Session I - Basic Science
Antibiotic Resistance in Staphylococcal Osteomyelitis
J. Kent Ellington, MS; Mitchel B. Harris, MD; Lawrence X. Webb, MD; Beth P. Smith, PhD; Tom Smith, PhD; Michael D. Hudson, PhD; Wake Forest University Health Sciences Center, Winston-Salem, North Carolina, USA
Purpose: Staphylococcus aureus is capable of invading and persisting within osteoblasts. Antibiotic resistant strains of S. aureus are now commonplace and make successful treatment of osteomyelitis difficult. Hypothesis: Antibiotic sensitivity of S. aureus does not change after exposure to the osteoblast intracellular environment.
Methods: Human osteoblast cultures were grown to maturation. Prior to infection and invasion of the osteoblasts, the minimum inhibitory concentration of both bacteriostatic (clindamycin, erythromycin) and bacteriocidal (rifampin) antibiotics capable of penetrating and accumulating within osteoblasts was calculated for a human osteomyelitic S. aureus isolate. Osteoblast cultures were then infected and the bacteria were allowed to invade. At times 0, 12, 24, and 48 hours after invasion, the osteoblasts were lysed and the intracellular organisms enumerated. At times 0 or 12 hours after invasion, antibiotics capable of penetrating the osteoblast cell membrane were added. At times 12, 24, and 48 hours after invasion, the osteoblasts were lysed and the intracellular S. aureus enumerated. In addition, both extracellular and previously intracellular S. aureus cells were examined with transmission electron microscopy.
Results: Control assays demonstrated no significant increase in the number of intracellular S. aureus recovered from human osteoblasts 12, 24, and 48 hours after invasion. Thus, the introduction of bacteriostatic drugs capable of penetrating the human osteoblasts had no apparent effect on the numbers of intracellular S. aureus. Rifampin (bacteriocidal) was effective in killing intracellular S. aureus when administered at time zero. However, when administered to the osteoblast cultures 12 hours after invasion, the bacteriocidal capacity was greatly reduced, as the numbers of recovered intracellular S. aureus closely approximated the control assays. Analysis of the transmission electron microscope images revealed the presence of structural changes to S. aureus when the bacteria were exposed to the osteoblast intracellular environment. A new bacterial "capsular material" was observed on the surface of S. aureus that was previously intracellular.
Conclusion: The results of these studies demonstrate that once S. aureus are established intracellularly within the human osteoblasts for 12 hours, they become resistant to bacteriocidal antibiotics capable of eukaryotic cell penetration. The effect of the introduction of bacteriostatic drugs that are capable of cell membrane penetration was negligible, because we did not observe an increase in the intracellular numbers of S. aureus. The increased resistance to bacteriocidal drugs could be related in part to the structural changes observed, such as the formation of a capsule. This leads to the rejection of our null hypothesis that the antibiotic sensitivities of S. aureus are unaltered by their intracellular location.

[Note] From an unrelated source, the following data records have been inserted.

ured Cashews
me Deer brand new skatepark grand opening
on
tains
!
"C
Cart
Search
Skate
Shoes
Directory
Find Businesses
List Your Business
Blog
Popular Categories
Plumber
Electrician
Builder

Additionally, there appears to be no beneficial effect of bacteriostatic drugs in the eradication of intracellular bacteria.

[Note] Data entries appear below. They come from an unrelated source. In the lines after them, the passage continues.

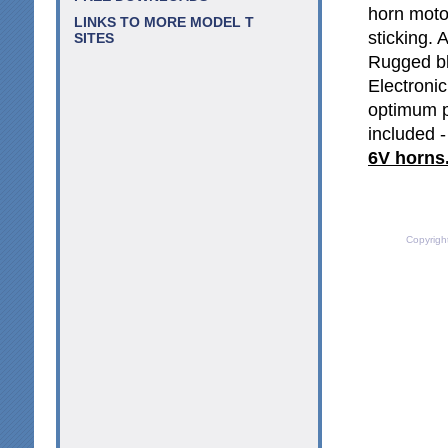
horn motor
LINKS TO MORE MODEL T
sticking. 
SITES
Rugged bl
Electroni
optimum p
included -
6V horns
Copyrigh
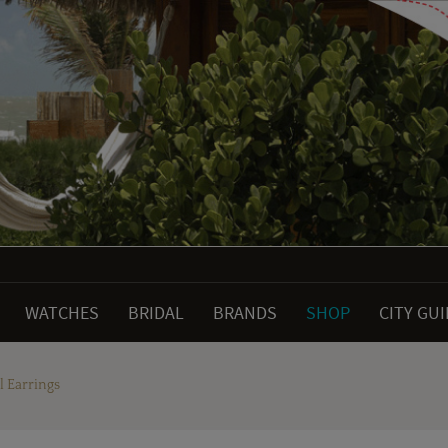
WATCHES
BRIDAL
BRANDS
SHOP
CITY GU
 Earrings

Significance: Antibiotic resistance occurs through several proposed pathways. By better understanding the pathogenesis of S. aureus infection, particularly its capacity to invade and persist within human osteoblasts and its increased resistance to antibiotics once in the intracellular milieu, our ability to treat patients with osteomyelitis should improve significantly. The ability of S. aureus to invade osteoblasts protects it from the host's humoral immune response and conventional antibiotic therapy. This may help explain the chronic and unpredictable nature of osteomyelitis.